Bah lui, au pire des cas, il se prend une prune pour avoir conduit la main dans la poche. Ou alors il s'est fait rajouter de la peau de pachyderme aux oreilles !


----------



## Pharmacos (28 Avril 2006)

Prend la photo de l'arrière de ton camion pour comparer avec la photo de la police


----------



## Amok (28 Avril 2006)

Prends une photo de toi et ta famille pour montrer que vous n'avez pas une tête à vous promener à Orléans de votre plein gré (ceux qui connaissent comprendront).


----------



## Pascal 77 (28 Avril 2006)

joubichou a dit:
			
		

> Le 26 avril j'ai reçu une prune pour excès de vitesse du 17 avril à orléans avec mon camion,or il se trouve que le 17 avril j'étais en vacances dans le Lubéron,et mon camion chez moi au garage.
> 
> avez vous des idées pour m'aider à me sortir de ce mauvais pas ?



Tu parles de radar automatique, donc il y a photo, si quelqu'un a usurpé ton N° de plaque, les chances que ce soit le même modèle de véhicule sont infimes, voici ta base de contestation. D'ailleurs, sur ta prune, est-il fait mention modèle du véhicule ?

Pour les modalités de contestation, je crois bien qu'elles ne te dispensent pas de payer l'amende, tout doit être indiqué dans le courrier que tu as reçu.

De toute façon, il te faut contester, sinon, il y a aussi les points de ton permis qui vont valser au rythme de la contredanse !


----------



## Grug2 (28 Avril 2006)

il te faut effectivement contester.
On te demandera sans doute de payer quand même mais, une fois l'erreur constatée et validée par l'administration, tu devrais etre remboursé sans probleme.


----------



## TibomonG4 (28 Avril 2006)

Demande à Benjamin un certificat prouvant que tu as posté sur MacG ce  jour là à cette heure là :rateau:


----------



## Amok (28 Avril 2006)

Grug2 a dit:
			
		

> une fois l'erreur constatée et validée par l'administration, tu devrais etre remboursé sans probleme.

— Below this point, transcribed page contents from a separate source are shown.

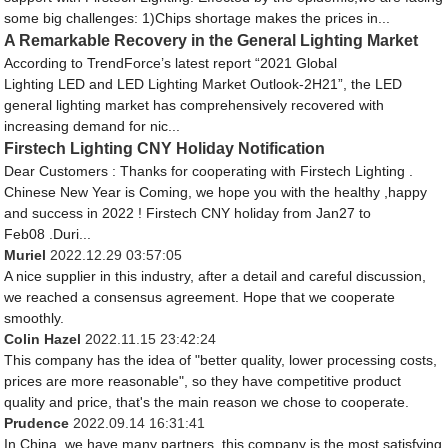
some big challenges: 1)Chips shortage makes the prices in...
A Remarkable Recovery in the General Lighting Market
According to TrendForce’s latest report “2021 Global
Lighting LED and LED Lighting Market Outlook-2H21”, the LED
general lighting market has comprehensively recovered with
increasing demand for nic...
Firstech Lighting CNY Holiday Notification
Dear Customers : Thanks for cooperating with Firstech Lighting .
Chinese New Year is Coming, we hope you with the healthy ,happy
and success in 2022 ! Firstech CNY holiday from Jan27 to
Feb08 .Duri...
Muriel
2022.12.29 03:57:05
A nice supplier in this industry, after a detail and careful discussion,
we reached a consensus agreement. Hope that we cooperate
smoothly.
Colin Hazel
2022.11.15 23:42:24
This company has the idea of "better quality, lower processing costs,
prices are more reasonable", so they have competitive product
quality and price, that's the main reason we chose to cooperate.
Prudence
2022.09.14 16:31:41
In China, we have many partners, this company is the most satisfying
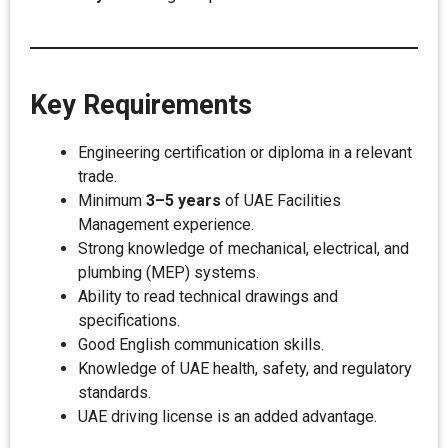
Key Requirements
Engineering certification or diploma in a relevant
trade.
Minimum
3–5 years
of UAE Facilities
Management experience.
Strong knowledge of mechanical, electrical, and
plumbing (MEP) systems.
Ability to read technical drawings and
specifications.
Good English communication skills.
Knowledge of UAE health, safety, and regulatory
standards.
UAE driving license is an added advantage.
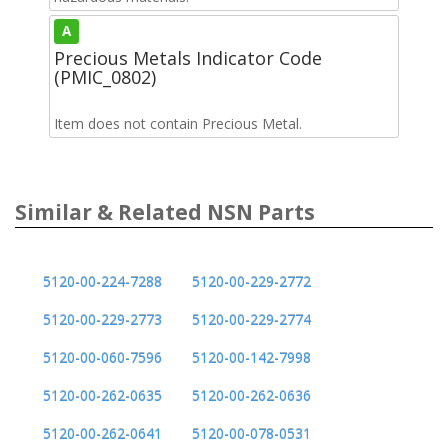
A
Precious Metals Indicator Code
(PMIC_0802)
Item does not contain Precious Metal.
Similar & Related NSN Parts
5120-00-224-7288
5120-00-229-2772
5120-00-229-2773
5120-00-229-2774
5120-00-060-7596
5120-00-142-7998
5120-00-262-0635
5120-00-262-0636
5120-00-262-0641
5120-00-078-0531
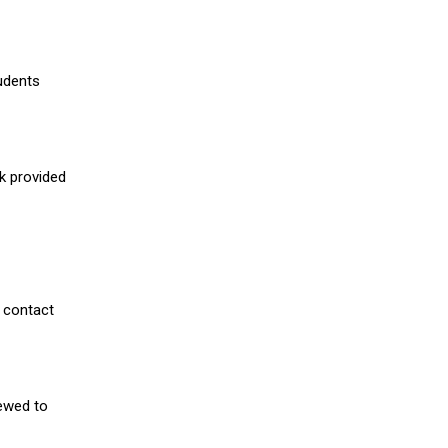
udents
nk provided
 contact
iewed to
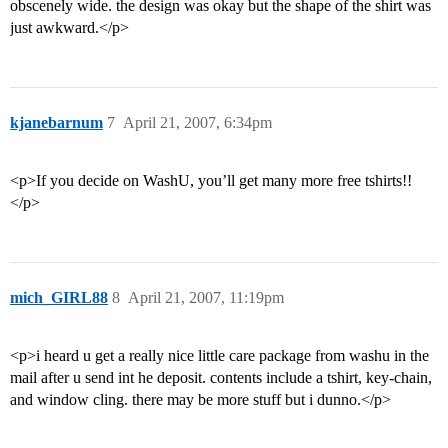
obscenely wide. the design was okay but the shape of the shirt was
just awkward.</p>
kjanebarnum
7
April 21, 2007, 6:34pm
<p>If you decide on WashU, you’ll get many more free tshirts!!
</p>
mich_GIRL88
8
April 21, 2007, 11:19pm
<p>i heard u get a really nice little care package from washu in the
mail after u send int he deposit. contents include a tshirt, key-chain,
and window cling. there may be more stuff but i dunno.</p>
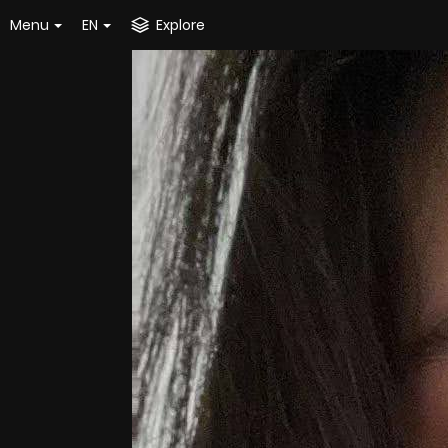
Menu
EN
Explore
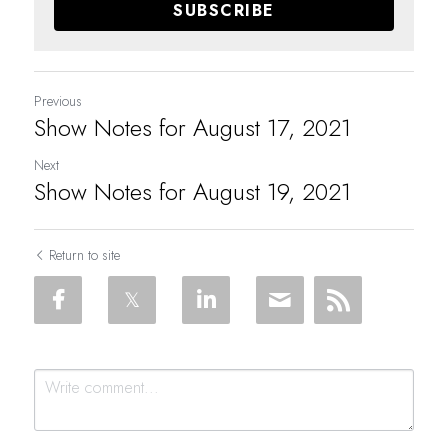
SUBSCRIBE
Previous
Show Notes for August 17, 2021
Next
Show Notes for August 19, 2021
Return to site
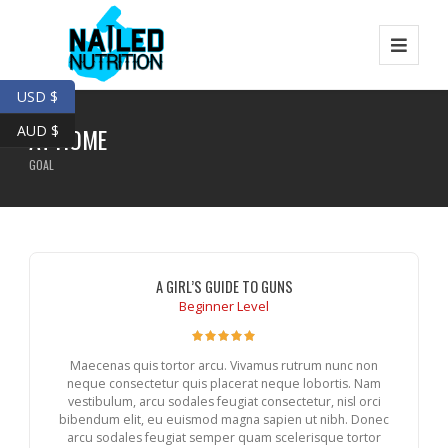
USD $
AUD $
AT HOME
GOAL
A GIRL’S GUIDE TO GUNS
Beginner Level
Maecenas quis tortor arcu. Vivamus rutrum nunc non
neque consectetur quis placerat neque lobortis. Nam
vestibulum, arcu sodales feugiat consectetur, nisl orci
bibendum elit, eu euismod magna sapien ut nibh. Donec
arcu sodales feugiat semper quam scelerisque tortor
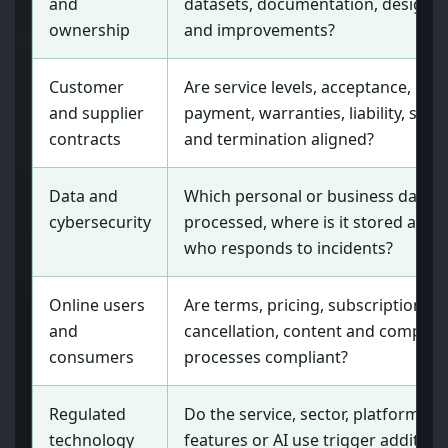
and
datasets, documentation, designs
ownership
and improvements?
Customer
Are service levels, acceptance,
and supplier
payment, warranties, liability, secur
contracts
and termination aligned?
Data and
Which personal or business data is
cybersecurity
processed, where is it stored and
who responds to incidents?
Online users
Are terms, pricing, subscriptions,
and
cancellation, content and complain
consumers
processes compliant?
Regulated
Do the service, sector, platform
technology
features or AI use trigger addition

C'est pas très charitable de se moquer de Jobichou... Déjà qu'il se demande si il n'était pas raide mort au point d'avoir fait son domicile-Orléans-le lubéron ce soir là*, que depuis que la prune est arrivée sa femme refuse tout contact physique ("avec qui étais-tu à Orléans, saligot ?") et que les enfants lui jetent des cailloux au visage lorsqu'il sort dans la rue...

Il vient ici chercher un peu de réconfort et vous lui donnez de faux espoirs. Vous êtes méchants, méchants, voir même carrément pervers !

* Un remake routier de "les vrais durs ne dansent pas", faut oser...


----------



## Pascal 77 (28 Avril 2006)

TibomonG4 a dit:
			
		

> Demande à Benjamin un certificat prouvant que tu as posté sur MacG ce  jour là à cette heure là :rateau:



Déconne pas, s'il fait ça, ils vont en plus lui en coller une autre pour usage du (Mac) portable au volant !


----------



## quetzalk (28 Avril 2006)

Grug2 a dit:
			
		

> il te faut effectivement contester.
> On te demandera sans doute de payer quand même mais, une fois l'erreur constatée et validée par l'administration, tu devrais etre remboursé sans probleme.



Ben chais pas ça... j'ai eu l'occasion de contester une contredanse de stationnement (panneau totalement invisible et signalisation au sol plus qu'ambigue) SANS la payer et ça a marché (pas eu de réponse explicite, mais aucune suite). C'est précisé sur le carton de l'amende qu'on peut faire comme ça si on conteste l'infraction.

Mais il ne s'agissait que d'une amende de classe I (je crois...) posée sur le pare-brise, je ne suis pas sûr que ce soit pareil pour une amende reçue à domicile. 
En tous cas le remboursement risque de prendre un temps fou... :mouais: Pourquoi ne pas téléphoner simplement au commissariat qui a mis la prune pour leur demander ? 

Sinon pour la remarque d'Amok ayant vécu à Orléans un an, je suis d'avis aussi qu'on devrait exclure du forum ceux qui font le choix délibéré d'y résider ou d'y passer leurs loisirs.


----------



## Dory (28 Avril 2006)

> En tous cas le remboursement risque de prendre un temps fou.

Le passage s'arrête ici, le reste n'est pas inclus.